Eli Long (June 16, 1837 – January 5, 1903) was a general in the Union Army during the American Civil War.

==Early life==
Long was born on June 16, 1837, in Woodford County, Kentucky, and graduated from the Kentucky Military Institute in 1855. In 1856, he was appointed second lieutenant in the 1st U.S. Cavalry Regiment, serving in a variety of frontier outposts and occasionally battling hostile Indians. He was promoted to first lieutenant on March 1, 1861.

==American Civil War==
Long served in the Western Theater of the American Civil War. At the outset of the war, on May 24, 1861, Long was promoted to captain in the 1st U.S. Cavalry. On August 3, 1861, he was transferred to the 4th U.S. Cavalry Regiment. On December 31, 1862, Long was wounded in the left shoulder at the Battle of Stones River while commanding Company K of the regiment.
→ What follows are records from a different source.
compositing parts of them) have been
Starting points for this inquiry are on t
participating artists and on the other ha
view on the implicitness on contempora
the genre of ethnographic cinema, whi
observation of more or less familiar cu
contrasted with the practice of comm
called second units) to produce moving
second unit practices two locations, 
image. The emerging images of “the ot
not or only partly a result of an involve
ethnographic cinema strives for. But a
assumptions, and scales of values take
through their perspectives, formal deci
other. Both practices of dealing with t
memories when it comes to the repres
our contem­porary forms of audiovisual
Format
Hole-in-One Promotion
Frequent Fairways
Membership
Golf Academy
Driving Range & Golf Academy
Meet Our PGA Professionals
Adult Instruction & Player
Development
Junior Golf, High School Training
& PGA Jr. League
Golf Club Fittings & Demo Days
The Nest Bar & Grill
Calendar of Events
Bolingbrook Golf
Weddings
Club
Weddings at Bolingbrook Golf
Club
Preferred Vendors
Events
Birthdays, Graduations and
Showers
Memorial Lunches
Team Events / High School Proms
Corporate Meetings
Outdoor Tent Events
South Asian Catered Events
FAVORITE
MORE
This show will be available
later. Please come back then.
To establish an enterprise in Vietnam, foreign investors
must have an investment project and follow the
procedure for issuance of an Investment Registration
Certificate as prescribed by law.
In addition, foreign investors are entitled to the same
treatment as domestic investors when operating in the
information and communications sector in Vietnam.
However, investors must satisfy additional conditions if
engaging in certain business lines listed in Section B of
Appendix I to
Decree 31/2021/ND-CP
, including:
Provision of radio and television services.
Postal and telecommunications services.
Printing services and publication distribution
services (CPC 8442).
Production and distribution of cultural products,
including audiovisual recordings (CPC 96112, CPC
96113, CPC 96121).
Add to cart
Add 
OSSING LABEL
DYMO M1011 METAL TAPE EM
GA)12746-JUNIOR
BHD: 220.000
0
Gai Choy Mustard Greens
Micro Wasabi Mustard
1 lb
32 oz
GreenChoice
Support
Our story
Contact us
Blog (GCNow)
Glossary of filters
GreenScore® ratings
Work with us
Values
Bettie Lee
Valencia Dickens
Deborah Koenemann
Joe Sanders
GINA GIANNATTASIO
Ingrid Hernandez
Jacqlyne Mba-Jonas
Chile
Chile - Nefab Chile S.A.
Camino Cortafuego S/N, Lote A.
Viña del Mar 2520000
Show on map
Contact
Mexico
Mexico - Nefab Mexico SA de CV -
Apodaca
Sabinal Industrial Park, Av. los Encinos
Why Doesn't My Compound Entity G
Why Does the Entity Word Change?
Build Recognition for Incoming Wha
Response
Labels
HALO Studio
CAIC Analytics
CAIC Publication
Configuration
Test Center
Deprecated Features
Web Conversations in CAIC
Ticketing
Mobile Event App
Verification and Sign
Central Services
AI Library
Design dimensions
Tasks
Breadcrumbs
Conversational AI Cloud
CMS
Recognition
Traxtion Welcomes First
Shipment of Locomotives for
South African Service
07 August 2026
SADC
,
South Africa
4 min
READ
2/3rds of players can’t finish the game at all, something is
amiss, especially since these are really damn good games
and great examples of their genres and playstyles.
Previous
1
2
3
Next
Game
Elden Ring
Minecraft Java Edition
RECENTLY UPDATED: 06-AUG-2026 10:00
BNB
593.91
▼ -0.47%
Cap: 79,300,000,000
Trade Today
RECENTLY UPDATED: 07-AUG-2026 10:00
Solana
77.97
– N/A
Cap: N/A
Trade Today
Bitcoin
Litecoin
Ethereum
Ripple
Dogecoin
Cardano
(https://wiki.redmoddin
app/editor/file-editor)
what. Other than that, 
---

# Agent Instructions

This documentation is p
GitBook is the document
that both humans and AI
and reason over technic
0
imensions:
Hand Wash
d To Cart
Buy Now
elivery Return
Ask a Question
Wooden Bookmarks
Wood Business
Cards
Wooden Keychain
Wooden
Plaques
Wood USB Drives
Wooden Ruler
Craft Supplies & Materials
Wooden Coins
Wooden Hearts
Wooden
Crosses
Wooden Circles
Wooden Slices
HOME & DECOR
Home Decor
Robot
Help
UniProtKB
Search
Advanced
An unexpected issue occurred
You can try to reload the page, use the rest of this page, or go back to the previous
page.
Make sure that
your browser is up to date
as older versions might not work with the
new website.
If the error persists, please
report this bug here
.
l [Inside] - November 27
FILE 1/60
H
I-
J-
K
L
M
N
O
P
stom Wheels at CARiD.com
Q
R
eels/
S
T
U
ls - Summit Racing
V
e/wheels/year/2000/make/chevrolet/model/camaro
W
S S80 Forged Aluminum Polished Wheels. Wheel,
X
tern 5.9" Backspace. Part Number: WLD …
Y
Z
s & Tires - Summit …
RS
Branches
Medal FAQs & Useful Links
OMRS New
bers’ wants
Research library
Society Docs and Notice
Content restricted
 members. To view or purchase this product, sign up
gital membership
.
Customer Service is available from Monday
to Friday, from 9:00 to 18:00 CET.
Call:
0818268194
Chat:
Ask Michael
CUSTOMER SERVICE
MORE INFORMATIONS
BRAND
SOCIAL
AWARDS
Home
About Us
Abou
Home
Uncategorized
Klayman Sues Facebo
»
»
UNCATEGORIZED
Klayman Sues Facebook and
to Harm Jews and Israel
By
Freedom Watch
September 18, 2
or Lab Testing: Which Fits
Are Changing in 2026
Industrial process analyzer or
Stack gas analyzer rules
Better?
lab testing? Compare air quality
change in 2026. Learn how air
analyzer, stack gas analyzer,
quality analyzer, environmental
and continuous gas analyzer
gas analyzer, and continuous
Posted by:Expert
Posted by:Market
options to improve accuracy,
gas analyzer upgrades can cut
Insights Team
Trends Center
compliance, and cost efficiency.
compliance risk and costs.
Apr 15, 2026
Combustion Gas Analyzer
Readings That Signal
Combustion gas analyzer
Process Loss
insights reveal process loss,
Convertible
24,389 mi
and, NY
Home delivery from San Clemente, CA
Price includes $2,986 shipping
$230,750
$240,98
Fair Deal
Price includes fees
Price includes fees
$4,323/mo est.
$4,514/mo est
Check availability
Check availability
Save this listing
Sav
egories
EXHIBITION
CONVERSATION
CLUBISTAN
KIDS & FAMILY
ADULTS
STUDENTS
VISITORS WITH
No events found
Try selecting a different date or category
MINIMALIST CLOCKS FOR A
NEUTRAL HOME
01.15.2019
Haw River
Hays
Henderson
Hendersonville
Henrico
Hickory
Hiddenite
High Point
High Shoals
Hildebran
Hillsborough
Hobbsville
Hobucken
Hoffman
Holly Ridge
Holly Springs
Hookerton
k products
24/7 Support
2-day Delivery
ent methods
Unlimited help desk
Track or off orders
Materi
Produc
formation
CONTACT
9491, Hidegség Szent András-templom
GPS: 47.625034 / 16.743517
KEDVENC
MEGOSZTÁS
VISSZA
On February 23, 1863, Long was appointed colonel of the 4th Ohio Cavalry, a regiment which recently had surrendered to the Confederate raider, Brigadier General John Hunt Morgan. Long improved the morale of the regiment and led it in the Tullahoma Campaign. He commanded the regiment's brigade, the 2nd Brigade, 2nd Division, Cavalry Corps of the Department of the Cumberland between March 1863 and August 20, 1864, including service at the Battle of Chickamauga. Long was wounded in the left side at the Battle of Farmington, Tennessee, October 7, 1863. He was distinguished in the Atlanta campaign where he suffered a head wound at the Battle of Jonesboro, Georgia, August 20, 1864, and wounds in the right arm and right thigh at the Battle of Lovejoy's Station, Georgia, August 21, 1864. Long received brevet grade appointments as major, lieutenant colonel, and colonel in the Regular Army of the United States for "gallant and meritorious services" at the Battle of Farmington and Battle of Fort Sanders (Knoxville) in Tennessee and Battle of Lovejoy's Station in Georgia, respectively.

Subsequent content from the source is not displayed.